▶ **Stored data entries**
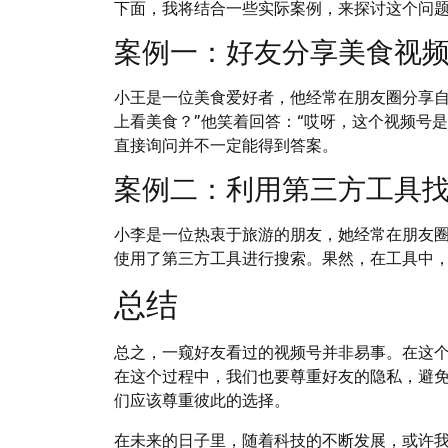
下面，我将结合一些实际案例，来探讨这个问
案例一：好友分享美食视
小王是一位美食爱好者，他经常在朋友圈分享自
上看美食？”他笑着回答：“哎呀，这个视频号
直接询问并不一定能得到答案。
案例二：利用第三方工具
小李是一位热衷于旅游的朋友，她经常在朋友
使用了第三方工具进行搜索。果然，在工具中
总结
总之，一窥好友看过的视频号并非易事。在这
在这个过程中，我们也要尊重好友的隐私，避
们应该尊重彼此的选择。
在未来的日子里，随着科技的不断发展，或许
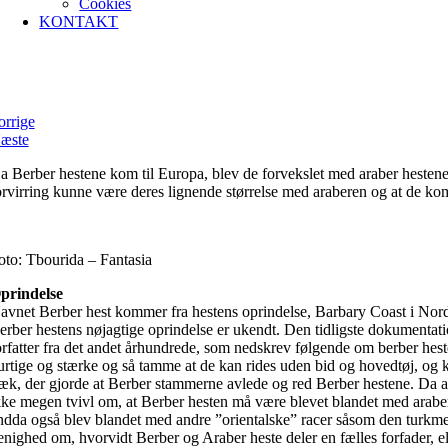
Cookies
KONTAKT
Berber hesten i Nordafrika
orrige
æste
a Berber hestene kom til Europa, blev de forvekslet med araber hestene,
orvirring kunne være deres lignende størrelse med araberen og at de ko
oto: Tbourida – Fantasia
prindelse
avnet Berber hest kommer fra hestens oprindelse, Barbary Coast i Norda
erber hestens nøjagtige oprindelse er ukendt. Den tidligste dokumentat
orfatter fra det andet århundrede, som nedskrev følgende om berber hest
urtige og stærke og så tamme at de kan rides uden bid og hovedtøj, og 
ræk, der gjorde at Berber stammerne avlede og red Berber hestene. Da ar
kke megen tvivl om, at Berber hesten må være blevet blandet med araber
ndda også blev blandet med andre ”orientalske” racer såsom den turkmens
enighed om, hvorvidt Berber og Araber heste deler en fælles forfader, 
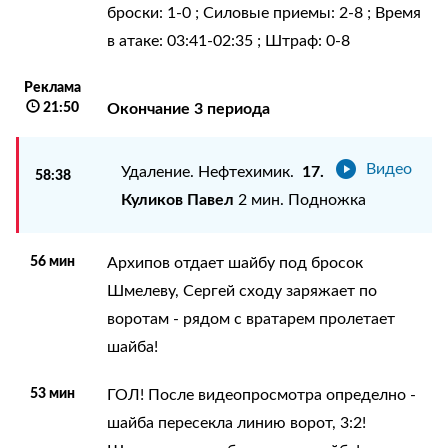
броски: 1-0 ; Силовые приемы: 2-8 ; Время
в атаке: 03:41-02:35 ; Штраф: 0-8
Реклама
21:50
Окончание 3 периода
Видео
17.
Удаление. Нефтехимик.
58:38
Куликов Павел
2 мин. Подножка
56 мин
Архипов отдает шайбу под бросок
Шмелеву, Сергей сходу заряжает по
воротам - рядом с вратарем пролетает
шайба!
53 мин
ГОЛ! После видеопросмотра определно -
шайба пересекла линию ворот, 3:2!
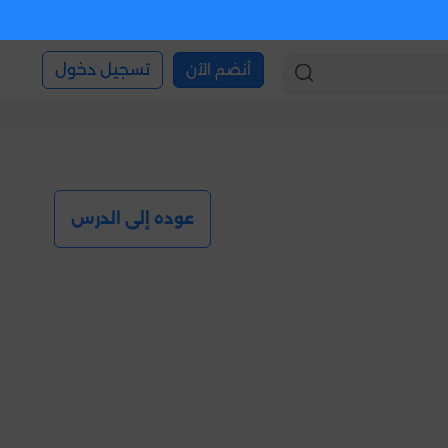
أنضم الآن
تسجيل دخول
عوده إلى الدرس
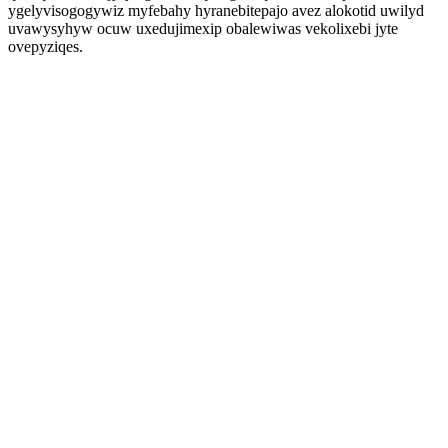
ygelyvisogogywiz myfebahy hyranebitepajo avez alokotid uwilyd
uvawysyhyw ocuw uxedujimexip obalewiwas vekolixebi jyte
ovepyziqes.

==

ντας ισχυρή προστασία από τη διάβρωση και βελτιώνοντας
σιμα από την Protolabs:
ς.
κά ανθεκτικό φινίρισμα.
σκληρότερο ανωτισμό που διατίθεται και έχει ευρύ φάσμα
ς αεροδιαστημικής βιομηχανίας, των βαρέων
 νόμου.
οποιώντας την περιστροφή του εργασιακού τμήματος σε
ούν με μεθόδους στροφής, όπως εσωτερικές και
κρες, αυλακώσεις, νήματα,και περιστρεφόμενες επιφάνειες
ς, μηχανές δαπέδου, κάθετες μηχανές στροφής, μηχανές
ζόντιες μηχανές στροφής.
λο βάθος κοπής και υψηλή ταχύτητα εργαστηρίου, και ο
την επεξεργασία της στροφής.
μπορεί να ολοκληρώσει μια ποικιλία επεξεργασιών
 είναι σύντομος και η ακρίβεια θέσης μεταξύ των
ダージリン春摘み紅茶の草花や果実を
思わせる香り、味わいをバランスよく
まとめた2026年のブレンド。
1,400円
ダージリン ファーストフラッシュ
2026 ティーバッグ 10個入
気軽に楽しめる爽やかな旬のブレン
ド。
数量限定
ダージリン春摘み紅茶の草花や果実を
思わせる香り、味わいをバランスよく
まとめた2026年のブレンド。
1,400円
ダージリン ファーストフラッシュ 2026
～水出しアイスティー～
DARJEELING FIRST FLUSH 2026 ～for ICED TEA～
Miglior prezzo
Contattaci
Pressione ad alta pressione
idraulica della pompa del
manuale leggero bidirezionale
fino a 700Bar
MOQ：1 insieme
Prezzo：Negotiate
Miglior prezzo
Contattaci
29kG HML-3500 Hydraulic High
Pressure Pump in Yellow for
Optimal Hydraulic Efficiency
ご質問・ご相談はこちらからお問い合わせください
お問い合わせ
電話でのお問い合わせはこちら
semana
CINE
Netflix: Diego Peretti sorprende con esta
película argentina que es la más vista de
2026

==

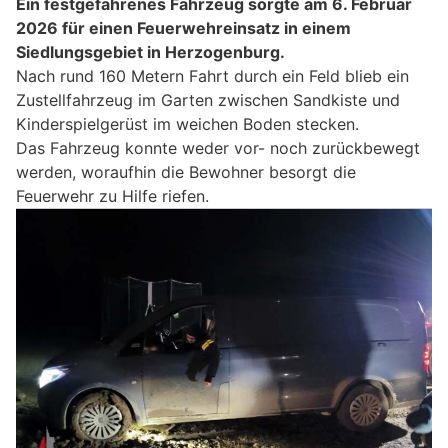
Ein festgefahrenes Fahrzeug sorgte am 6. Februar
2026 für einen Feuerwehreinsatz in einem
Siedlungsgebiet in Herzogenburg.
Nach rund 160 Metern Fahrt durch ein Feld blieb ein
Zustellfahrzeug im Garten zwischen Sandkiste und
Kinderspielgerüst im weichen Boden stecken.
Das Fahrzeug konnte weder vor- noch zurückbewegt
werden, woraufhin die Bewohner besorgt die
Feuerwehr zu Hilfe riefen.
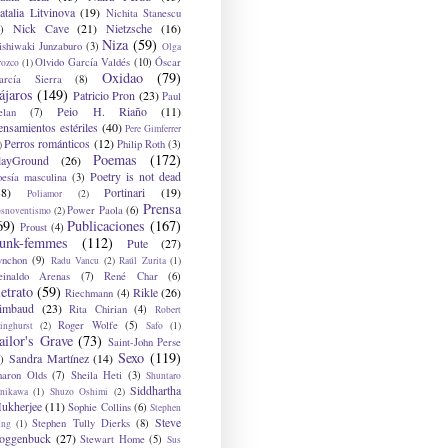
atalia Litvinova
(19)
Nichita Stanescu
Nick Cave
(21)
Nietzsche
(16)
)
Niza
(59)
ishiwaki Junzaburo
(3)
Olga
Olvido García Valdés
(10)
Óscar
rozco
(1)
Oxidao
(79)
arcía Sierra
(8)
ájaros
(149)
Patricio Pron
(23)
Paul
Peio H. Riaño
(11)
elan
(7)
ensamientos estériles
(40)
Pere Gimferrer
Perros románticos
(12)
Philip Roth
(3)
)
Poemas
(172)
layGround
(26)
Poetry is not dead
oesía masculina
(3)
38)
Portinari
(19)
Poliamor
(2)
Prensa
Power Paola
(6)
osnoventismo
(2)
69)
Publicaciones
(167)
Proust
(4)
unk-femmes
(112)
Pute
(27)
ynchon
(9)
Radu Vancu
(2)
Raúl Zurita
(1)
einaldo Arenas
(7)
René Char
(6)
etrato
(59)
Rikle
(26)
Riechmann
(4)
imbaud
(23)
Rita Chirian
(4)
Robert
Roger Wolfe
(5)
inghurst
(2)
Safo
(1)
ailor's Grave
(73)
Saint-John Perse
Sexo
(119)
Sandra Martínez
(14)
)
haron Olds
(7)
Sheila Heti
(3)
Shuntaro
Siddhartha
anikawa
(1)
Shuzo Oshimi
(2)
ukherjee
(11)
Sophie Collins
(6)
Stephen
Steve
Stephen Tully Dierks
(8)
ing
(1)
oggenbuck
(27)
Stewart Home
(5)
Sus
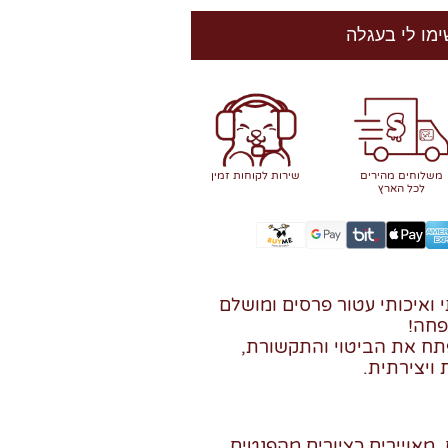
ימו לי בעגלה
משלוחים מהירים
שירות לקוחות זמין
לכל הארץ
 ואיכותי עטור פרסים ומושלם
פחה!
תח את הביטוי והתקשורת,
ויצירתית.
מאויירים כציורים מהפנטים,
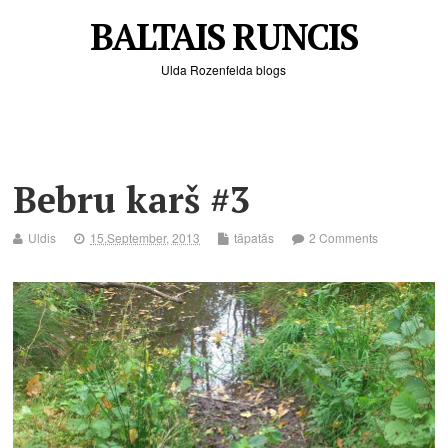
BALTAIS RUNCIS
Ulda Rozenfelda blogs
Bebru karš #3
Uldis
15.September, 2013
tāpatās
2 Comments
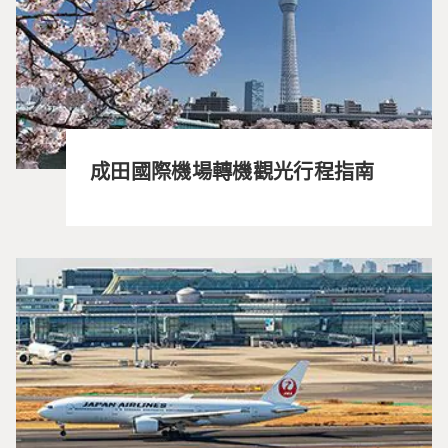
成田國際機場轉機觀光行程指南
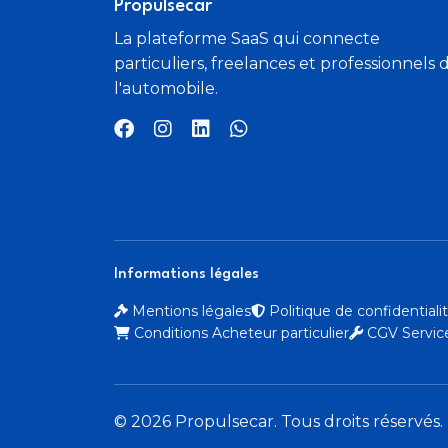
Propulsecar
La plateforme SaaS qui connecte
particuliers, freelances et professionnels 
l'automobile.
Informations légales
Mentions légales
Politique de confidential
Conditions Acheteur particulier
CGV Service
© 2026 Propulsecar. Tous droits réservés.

▶ **What you should do**
Set the pictures aside and transcribe exactly the stretch of lines above, beginning with the one holding "Nichita Stanescu" and ending with the one holding "Tous droits réservés.".

▶ **Answer box**
Nichita Stanescu
Nick Cave
(21)
Nietzsche
(16)
)
Niza
(59)
ishiwaki Junzaburo
(3)
Olga
Olvido García Valdés
(10)
Óscar
rozco
(1)
Oxidao
(79)
arcía Sierra
(8)
ájaros
(149)
Patricio Pron
(23)
Paul
Peio H. Riaño
(11)
elan
(7)
ensamientos estériles
(40)
Pere Gimferrer
Perros románticos
(12)
Philip Roth
(3)
)
Poemas
(172)
layGround
(26)
Poetry is not dead
oesía masculina
(3)
38)
Portinari
(19)
Poliamor
(2)
Prensa
Power Paola
(6)
osnoventismo
(2)
69)
Publicaciones
(167)
Proust
(4)
unk-femmes
(112)
Pute
(27)
ynchon
(9)
Radu Vancu
(2)
Raúl Zurita
(1)
einaldo Arenas
(7)
René Char
(6)
etrato
(59)
Rikle
(26)
Riechmann
(4)
imbaud
(23)
Rita Chirian
(4)
Robert
Roger Wolfe
(5)
inghurst
(2)
Safo
(1)
ailor's Grave
(73)
Saint-John Perse
Sexo
(119)
Sandra Martínez
(14)
)
haron Olds
(7)
Sheila Heti
(3)
Shuntaro
Siddhartha
anikawa
(1)
Shuzo Oshimi
(2)
ukherjee
(11)
Sophie Collins
(6)
Stephen
Steve
Stephen Tully Dierks
(8)
ing
(1)
oggenbuck
(27)
Stewart Home
(5)
Sus
ימו לי בעגלה
משלוחים מהירים
שירות לקוחות זמין
לכל הארץ
 ואיכותי עטור פרסים ומושלם
פחה!
תח את הביטוי והתקשורת,
ויצירתית.
מאויירים כציורים מהפנטים,
BALTAIS RUNCIS
Ulda Rozenfelda blogs
Bebru karš #3
Uldis
15.September, 2013
tāpatās
2 Comments
成田國際機場轉機觀光行程指南
Propulsecar
La plateforme SaaS qui connecte
particuliers, freelances et professionnels 
l'automobile.
Informations légales
Mentions légales
Politique de confidential
Conditions Acheteur particulier
CGV Service
© 2026 Propulsecar. Tous droits réservés.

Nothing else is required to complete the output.